Une disposition du PLF2016 menace le béton précontraint, selon la profession
Les fabricants des matériaux de construction en béton (béton précontraint) s’attaquent au projet de loi de Finances 2016. Ils veulent amender le régime fiscal de la livraison à soi-même et supprimer la taxe spéciale sur le ciment.
Selon leur évaluation, ce projet pourrait faire perdre au Trésor 5 milliards de DH de recettes fiscales et mettre en danger toute la filière.
Dans la ligne de mire, figure le barème proposé par le PLF2016 pour «la livraison à soi-même» dans la construction.
Azzeddine Abaakil, président de l’Association marocaine des industries du béton, qui a invité la presse ce jeudi 19 novembre à Casablanca, a expliqué la construction logique menant à cette perte supposée des recettes fiscales.
L’association estime à 60.000 unités les logements bénéficiant du mécanisme fiscal forfaitaire dans le cadre de la «livraison à soi-même». Sur la base d’une valeur moyenne de construction, estimée également par l’association, de 400.000 DH, la TVA (20%) qui échappe au Trésor ressort à 4,8 milliards de DH.
L’impact sur l’industrie est encore plus alarmant selon les dirigeants de l’association. «Pour un client, entre une offre en TTC et une autre en hors taxes, le choix est vite fait». Du coup, la filière structurée paie les frais de son honnêteté. Cela est d’autant plus dramatique, à en croire le bureau de l’AMIB, que l’informel représente près de la moitié des entreprises s’activant dans le secteur.
Pour éviter le pire, la filière milite pour que, au mieux, le système forfaitaire soit abandonné ou, au pire, subisse des restrictions. «Nous pouvons accepter le système forfaitaire mais à la seule condition que celui qui livre pour lui-même justifie, pièces à l’appui, le paiement des intrants en TTC», expliquent les membres de l’AMIB.
La taxe spéciale sur le ciment
La taxe spéciale sur le ciment en a eu, elle aussi, pour ses frais. Azzeddine Abaakil estime que cette taxe constitue une double taxation, en comptant la TVA, qui s’applique à l’industrie. La TSC représente 0,15 DH/kg de ciment, soit 150 DH la tonne. Elle représente ainsi, selon l’AMIB, plus de 15% du prix.

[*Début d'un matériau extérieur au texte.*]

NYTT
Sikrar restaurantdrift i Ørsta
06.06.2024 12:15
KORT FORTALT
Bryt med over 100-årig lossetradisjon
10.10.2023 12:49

«Nous souhaitons que le ministère des Finances trouve le moyen pour que les industriels du Béton récupèrent cette taxe», suggère Azzeddine Abaakil. Notons au passage qu’il s’agit de plus de 100 millions de DH de recettes concernées par cette proposition de l’AMIB.
Il y a va de l’investissement et donc du développement des procédés de fabrication de la filière. Déjà plombée par les retards de paiements, surtout auprès de l’Etat, l’industrie du béton précontraint souffre ses dernières années du ralentissement de la demande dans l’immobilier et le BTP. Sans oublier que le niveau de consommation des produits précontraints au Maroc demeure assez faible. La filière consomme 6 à 7% de la production du ciment au Maroc, alors qu’en Espagne, ce taux se situe à près de 28%; et 45% au Danemark.
Trop tard pour cette année?
La sortie de l’AMIB a été programmée un peu en retard.
Le projet de loi de Finances a déjà franchi l’étape des discussions patronales, puis celle du vote de la première chambre au Parlement. «Nous gardons espoir dans les discussions de la deuxième chambre», s’empresse de répondre Azzeddine Abaakil. Une réponse peu convaincante et les autres membres de l’AMIB le confirment: «Il est peut-être trop tard pour cette année, mais nous nous sommes engagés à consacrer l’année 2016 à cette problématique, nous nous y investirons à fond», concluent-ils.